Other Impressionists represented facets of city life. Gustave Caillebotte depicted yet another scene in Paris: A Rainy Day. His setting is a junction of spacious boulevards that resulted from the redesigning of Paris begun in 1852. The city’s population had reached close to 1.5 million by mid-century, and to accommodate the congregation of humanity, Emperor Napoleon III ordered the city rebuilt. Napoleon was also interested in making an imperial statement through his redesign of Paris and in facilitating the movement of troops in the event of another revolution. the emperor names Baron Georges Haussmann, a city superintendent, to oversee the project; consequently, this process became known as “Haussmannization.” In addition to new water and sewer systems, street lighting, and new residential and commercial buildings, a major component of the new Paris was the creation of wide, open boulevards. These great avenues, whose construction caused the demolition of thousands of ancient buildings and streets, transformed medieval Paris into the present modern city, with its superb vistas and wide uninterrupted arteries for the flow of vehicular and pedestrian traffic. Caillebotte chose to focus on these markers of the city’s rapid urbanization.
Although Caillebotte did not dissolve his image into the broken color and brushwork characteristic of Impressionism, he did use an informal and asymmetrical composition. The figures seem randomly placed, with the frame cropping them arbitrarily, suggesting the transitory nature of the scene. The picture captures the artist’s overall “impression” of the urban city.

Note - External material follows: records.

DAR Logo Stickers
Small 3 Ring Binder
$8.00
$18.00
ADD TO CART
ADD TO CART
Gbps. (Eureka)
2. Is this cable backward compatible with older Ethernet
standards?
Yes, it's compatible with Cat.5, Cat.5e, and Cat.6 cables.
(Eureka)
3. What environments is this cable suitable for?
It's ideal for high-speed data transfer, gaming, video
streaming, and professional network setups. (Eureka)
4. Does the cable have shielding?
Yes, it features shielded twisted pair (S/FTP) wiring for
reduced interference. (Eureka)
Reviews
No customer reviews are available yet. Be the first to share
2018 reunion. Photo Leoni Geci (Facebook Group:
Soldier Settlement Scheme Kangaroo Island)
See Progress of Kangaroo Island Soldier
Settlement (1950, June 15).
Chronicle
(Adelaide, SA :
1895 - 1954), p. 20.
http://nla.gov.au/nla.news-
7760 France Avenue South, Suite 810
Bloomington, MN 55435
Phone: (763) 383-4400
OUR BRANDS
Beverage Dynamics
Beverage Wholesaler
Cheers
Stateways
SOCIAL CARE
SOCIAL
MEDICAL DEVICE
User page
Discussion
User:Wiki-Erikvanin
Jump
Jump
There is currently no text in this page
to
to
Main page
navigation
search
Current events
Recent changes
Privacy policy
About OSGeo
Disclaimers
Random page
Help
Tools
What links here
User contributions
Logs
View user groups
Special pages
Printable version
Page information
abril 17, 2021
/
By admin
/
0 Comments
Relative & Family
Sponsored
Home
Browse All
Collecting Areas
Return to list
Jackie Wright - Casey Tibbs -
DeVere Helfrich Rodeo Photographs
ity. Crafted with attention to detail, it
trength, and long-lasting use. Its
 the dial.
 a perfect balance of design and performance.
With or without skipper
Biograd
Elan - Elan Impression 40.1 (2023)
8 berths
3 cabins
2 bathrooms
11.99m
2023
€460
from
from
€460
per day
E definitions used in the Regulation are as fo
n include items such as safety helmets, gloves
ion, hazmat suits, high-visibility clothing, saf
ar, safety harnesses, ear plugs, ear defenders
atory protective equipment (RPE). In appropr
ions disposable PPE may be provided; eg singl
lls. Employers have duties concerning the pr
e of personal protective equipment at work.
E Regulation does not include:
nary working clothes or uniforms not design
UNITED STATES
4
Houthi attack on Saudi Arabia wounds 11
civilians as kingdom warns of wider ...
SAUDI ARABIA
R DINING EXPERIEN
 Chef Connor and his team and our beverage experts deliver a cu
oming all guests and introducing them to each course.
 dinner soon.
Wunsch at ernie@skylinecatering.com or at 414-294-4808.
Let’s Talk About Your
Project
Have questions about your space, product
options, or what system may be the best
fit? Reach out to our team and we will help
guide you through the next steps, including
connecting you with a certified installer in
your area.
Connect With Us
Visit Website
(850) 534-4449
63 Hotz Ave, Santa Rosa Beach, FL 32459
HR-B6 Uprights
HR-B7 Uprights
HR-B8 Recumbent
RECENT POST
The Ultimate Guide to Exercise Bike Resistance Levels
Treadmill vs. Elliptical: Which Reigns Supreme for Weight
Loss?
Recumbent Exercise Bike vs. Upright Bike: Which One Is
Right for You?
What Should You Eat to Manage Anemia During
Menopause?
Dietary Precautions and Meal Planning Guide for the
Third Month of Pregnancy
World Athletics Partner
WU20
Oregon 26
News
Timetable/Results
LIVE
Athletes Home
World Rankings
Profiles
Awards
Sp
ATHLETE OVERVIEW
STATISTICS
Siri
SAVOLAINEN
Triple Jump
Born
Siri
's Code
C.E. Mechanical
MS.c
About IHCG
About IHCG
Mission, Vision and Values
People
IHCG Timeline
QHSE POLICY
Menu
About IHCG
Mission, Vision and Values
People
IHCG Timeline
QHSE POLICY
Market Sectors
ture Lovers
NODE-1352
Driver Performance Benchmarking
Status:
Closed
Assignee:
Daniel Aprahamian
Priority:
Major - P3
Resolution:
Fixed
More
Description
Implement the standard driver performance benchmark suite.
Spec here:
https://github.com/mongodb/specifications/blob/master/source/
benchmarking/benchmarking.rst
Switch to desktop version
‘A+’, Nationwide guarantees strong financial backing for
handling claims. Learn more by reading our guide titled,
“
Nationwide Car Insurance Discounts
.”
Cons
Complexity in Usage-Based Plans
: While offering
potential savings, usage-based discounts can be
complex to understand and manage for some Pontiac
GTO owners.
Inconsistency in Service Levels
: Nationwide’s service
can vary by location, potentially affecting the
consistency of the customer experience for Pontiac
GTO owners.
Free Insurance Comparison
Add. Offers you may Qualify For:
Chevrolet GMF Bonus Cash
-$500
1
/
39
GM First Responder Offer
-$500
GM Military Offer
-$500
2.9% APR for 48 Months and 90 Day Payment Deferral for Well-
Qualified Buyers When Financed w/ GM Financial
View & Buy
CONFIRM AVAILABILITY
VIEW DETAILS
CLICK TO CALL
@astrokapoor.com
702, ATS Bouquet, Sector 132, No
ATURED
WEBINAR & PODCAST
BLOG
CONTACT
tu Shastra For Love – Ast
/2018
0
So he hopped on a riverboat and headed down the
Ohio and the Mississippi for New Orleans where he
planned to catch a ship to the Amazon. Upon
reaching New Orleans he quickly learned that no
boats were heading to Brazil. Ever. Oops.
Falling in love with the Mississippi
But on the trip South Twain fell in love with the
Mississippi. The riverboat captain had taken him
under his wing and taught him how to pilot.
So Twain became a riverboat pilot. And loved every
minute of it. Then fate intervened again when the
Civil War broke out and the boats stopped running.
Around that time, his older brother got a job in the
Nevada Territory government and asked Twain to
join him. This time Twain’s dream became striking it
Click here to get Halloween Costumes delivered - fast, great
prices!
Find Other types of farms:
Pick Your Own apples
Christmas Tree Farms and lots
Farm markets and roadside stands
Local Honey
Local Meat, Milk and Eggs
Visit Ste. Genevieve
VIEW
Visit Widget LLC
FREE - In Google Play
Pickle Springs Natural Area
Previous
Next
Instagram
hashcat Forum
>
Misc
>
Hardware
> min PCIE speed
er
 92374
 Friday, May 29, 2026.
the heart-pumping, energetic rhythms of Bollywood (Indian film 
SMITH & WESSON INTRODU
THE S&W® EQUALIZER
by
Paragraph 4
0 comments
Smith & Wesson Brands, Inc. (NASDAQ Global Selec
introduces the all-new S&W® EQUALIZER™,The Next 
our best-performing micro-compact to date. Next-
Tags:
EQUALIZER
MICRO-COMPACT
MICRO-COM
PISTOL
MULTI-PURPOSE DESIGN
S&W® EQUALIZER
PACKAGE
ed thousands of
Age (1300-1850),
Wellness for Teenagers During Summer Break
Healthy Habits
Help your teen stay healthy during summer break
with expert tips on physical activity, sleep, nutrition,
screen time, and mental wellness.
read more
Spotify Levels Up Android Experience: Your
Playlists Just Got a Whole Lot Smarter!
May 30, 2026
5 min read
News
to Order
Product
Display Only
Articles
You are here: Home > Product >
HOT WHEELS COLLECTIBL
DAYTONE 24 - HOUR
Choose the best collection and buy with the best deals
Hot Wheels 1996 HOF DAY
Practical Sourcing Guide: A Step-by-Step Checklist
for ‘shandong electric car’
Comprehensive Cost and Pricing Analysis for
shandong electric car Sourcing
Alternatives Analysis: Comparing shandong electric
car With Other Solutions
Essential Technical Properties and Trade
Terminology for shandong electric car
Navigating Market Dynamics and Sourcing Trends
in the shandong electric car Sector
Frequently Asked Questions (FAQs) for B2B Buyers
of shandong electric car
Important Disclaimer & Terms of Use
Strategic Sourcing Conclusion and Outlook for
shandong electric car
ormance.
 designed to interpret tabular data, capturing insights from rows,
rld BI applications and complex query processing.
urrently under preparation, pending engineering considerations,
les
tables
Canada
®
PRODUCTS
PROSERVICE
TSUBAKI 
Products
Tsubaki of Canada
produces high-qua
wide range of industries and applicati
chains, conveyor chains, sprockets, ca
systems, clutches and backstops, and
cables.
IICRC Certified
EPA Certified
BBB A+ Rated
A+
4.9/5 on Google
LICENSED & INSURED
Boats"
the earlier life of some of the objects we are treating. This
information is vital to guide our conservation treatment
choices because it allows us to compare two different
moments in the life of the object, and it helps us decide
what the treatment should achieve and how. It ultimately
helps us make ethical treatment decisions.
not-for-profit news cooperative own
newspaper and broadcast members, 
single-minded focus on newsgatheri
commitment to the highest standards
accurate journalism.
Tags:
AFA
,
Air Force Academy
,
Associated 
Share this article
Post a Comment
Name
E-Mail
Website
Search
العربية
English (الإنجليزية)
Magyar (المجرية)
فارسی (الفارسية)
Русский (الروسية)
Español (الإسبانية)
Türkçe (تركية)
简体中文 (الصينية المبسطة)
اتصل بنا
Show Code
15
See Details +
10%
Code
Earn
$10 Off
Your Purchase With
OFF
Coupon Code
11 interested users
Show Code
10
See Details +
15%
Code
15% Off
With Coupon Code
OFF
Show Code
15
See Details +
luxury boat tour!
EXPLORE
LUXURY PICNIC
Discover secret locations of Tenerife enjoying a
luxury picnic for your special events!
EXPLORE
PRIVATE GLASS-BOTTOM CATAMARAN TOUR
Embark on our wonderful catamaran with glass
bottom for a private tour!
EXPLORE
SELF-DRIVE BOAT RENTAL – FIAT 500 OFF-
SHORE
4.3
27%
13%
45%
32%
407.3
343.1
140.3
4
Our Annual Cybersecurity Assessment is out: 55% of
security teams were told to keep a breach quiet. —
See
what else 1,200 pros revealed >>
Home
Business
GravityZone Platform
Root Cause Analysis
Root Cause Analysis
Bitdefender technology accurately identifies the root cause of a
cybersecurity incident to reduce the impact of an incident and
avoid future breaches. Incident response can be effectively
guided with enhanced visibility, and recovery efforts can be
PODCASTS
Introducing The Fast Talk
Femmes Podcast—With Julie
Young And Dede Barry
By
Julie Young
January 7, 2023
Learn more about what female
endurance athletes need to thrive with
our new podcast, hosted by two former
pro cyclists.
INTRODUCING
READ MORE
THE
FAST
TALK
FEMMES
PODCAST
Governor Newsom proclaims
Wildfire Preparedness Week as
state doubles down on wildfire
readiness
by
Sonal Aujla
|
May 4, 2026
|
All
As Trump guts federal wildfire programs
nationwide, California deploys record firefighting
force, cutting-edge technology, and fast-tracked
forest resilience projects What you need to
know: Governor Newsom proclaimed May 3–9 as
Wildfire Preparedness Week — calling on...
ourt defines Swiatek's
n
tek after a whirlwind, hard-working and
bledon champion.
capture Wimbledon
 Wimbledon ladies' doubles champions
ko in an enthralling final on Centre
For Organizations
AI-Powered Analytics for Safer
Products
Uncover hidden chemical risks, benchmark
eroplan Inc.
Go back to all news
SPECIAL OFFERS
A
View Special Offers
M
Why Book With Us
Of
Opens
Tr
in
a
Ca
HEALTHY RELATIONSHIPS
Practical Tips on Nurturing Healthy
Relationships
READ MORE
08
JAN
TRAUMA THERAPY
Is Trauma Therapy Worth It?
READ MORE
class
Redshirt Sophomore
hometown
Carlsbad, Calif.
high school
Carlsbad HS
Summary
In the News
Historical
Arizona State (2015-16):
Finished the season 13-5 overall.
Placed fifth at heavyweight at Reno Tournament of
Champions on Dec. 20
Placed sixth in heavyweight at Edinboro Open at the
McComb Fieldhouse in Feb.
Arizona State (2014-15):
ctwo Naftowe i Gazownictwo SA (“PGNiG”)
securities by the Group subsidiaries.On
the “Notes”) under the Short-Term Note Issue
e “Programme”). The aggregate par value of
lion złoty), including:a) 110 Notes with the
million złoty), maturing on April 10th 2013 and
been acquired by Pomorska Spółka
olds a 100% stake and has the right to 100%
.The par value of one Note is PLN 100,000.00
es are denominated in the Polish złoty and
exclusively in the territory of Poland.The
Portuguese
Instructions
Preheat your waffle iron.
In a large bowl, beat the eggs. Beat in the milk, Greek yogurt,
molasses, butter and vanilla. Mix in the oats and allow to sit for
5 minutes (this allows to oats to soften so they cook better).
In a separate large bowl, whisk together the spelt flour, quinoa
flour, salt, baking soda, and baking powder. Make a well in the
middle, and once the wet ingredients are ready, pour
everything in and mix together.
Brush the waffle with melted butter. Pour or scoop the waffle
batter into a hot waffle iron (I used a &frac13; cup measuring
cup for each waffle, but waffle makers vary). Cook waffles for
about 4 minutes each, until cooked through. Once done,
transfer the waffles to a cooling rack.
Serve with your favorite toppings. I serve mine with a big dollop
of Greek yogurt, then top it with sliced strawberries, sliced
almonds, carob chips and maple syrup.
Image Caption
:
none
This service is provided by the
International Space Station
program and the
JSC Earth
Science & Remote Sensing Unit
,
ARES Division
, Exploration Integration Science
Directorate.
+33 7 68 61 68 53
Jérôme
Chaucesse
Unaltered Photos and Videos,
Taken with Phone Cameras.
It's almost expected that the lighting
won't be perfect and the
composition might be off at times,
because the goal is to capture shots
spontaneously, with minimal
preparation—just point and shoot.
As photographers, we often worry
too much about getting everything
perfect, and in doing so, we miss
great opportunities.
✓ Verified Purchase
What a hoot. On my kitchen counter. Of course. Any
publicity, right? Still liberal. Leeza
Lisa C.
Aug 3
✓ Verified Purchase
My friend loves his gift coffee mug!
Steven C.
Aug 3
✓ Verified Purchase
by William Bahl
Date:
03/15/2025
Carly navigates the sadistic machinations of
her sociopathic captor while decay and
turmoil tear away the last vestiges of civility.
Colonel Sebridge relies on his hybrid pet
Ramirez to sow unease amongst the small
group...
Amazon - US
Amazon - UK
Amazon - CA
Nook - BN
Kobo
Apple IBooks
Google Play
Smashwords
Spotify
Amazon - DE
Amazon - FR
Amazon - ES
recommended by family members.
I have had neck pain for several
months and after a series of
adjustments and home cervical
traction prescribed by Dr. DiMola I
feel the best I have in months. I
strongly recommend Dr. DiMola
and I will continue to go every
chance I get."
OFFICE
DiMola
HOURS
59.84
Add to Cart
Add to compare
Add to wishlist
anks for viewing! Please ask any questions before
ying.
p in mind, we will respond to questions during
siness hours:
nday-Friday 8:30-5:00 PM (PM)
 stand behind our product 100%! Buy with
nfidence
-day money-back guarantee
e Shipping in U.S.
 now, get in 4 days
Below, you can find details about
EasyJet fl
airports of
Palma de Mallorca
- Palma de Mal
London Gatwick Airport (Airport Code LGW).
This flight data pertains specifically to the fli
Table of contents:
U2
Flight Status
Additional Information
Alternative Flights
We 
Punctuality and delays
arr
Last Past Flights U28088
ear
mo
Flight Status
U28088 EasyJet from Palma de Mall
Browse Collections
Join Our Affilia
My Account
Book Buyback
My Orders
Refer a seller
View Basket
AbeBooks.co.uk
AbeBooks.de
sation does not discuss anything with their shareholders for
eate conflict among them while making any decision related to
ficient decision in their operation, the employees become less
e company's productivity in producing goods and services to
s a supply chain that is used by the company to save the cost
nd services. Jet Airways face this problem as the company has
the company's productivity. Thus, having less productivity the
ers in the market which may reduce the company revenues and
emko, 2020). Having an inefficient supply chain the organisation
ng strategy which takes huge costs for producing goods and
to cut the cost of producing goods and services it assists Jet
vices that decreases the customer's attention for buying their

Leisure, recreation, and lively nightlife were also common themes for Impressionists. Scenes of dining, dancing, the café-concerts, the opera, the ballet, and other forms of entertainment were mainstays of Impressionism. Although seemingly unrelated to industrialization, these activities were facilitated by it. With the advent of set working hours, people’s schedules became more regimented, allowing them to plan their favorite pastimes, such as the dance hall scene from Renoir above. One of the most famous Impressionist paintings is Édouard Manet’s A Bar at the Folies-Bergère, 1882. The Folies-Bergère was a popular Parisin café-concert (a café with music-hall performances). These cafés were fashionable gathering places for throngs of revelers, and many of the Impressionists frequented these establishments.